Other interesting facts about digestate (a valuable biofertiliser) – and why source-segregation is important
• 1.1% of the UK's total GHG emissions come from the production of commercial fertilisers. Scotland estimates that it can replace as much as 25% of these from biofertilisers made from digestate.
• To produce quality biofertilisers from digestate, it is important to source segregate food waste – source segregating waste streams at the kerbside results in quality, recycled products which have the greatest value.
• The cost of commercial fertilizers is linked to the price of oil. Using biofertilisers made from quality (source-segregated) inputs will help keep food prices down.
Costs and benefits of source-segregated waste collections
• Excellent work has been done demonstrating that source-segregating kerbside collections not only results in better quality recycled products but also costs less to collect and treat and results in less waste overall as people are more aware of how much they are throwing away.
• Wasting food costs the average family with children £680 a year, or £50 a month, and has serious environmental implications too. If we all stop wasting food that could have been eaten, the CO2 impact would be the equivalent of taking 1 in 4 cars off the road.

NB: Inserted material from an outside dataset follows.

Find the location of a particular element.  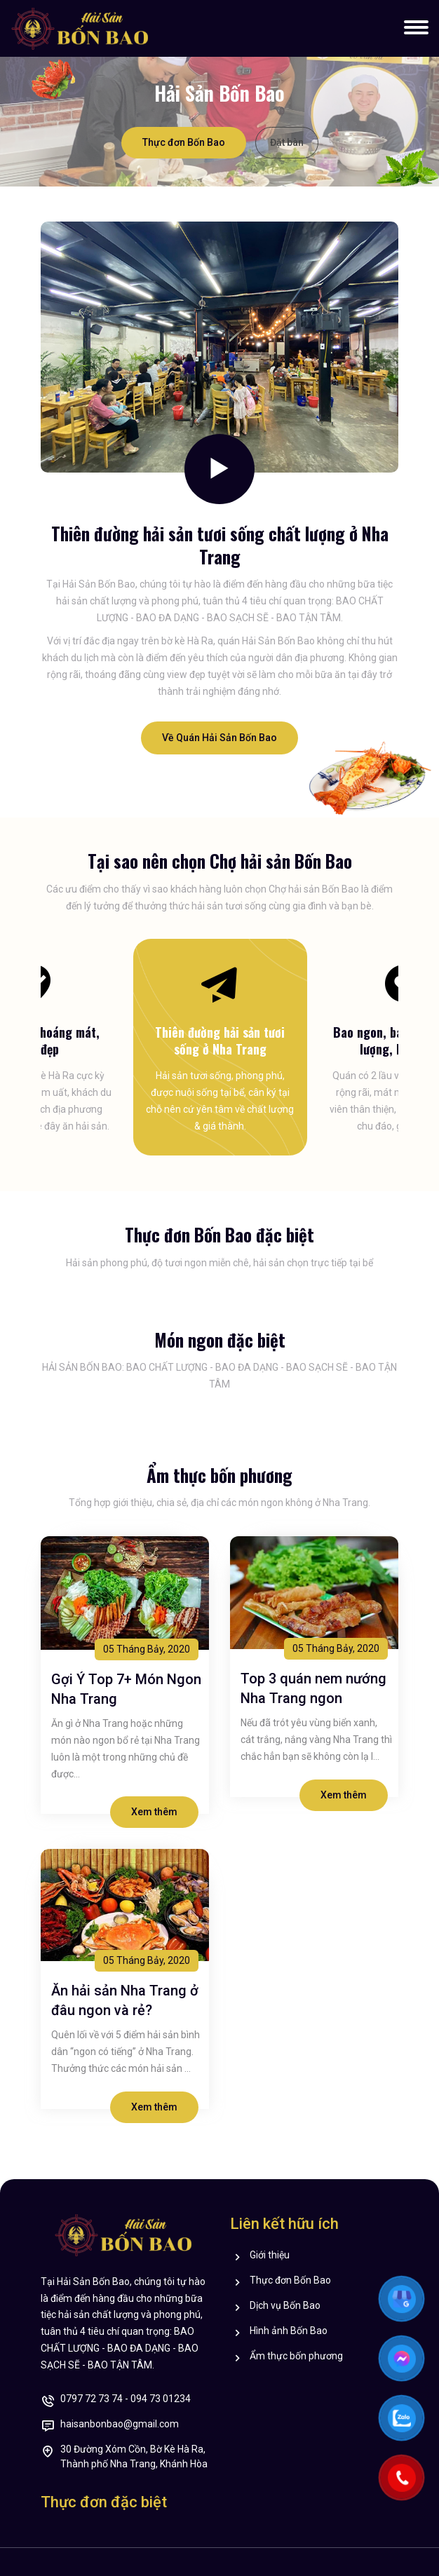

• Example from Bexley Council: swapped from weekly refuse/fortnightly recycling in 2008 to weekly recycling (food and garden comingled and mixed recyclables). As a result,
o 5,000t more went to the organic collection (food/garden waste).
o 5,000t more went to mixed recyclables (plastics/metals/glass/paper/card etc).
o And there was 18,000 t less waste left in their residual collection than the previous year.
o Overall, there was 10,000 t less waste generated than in the previous year.
o In terms of costs, the costs of collection were neutral but they saved £820,000 on disposal in first year and over £1m in second year.
o There were just 20 complaints from 220,000 residents.
Benefits to corporate/supermarkets
• Packaged food can be processed more cheaply in AD than in landfill.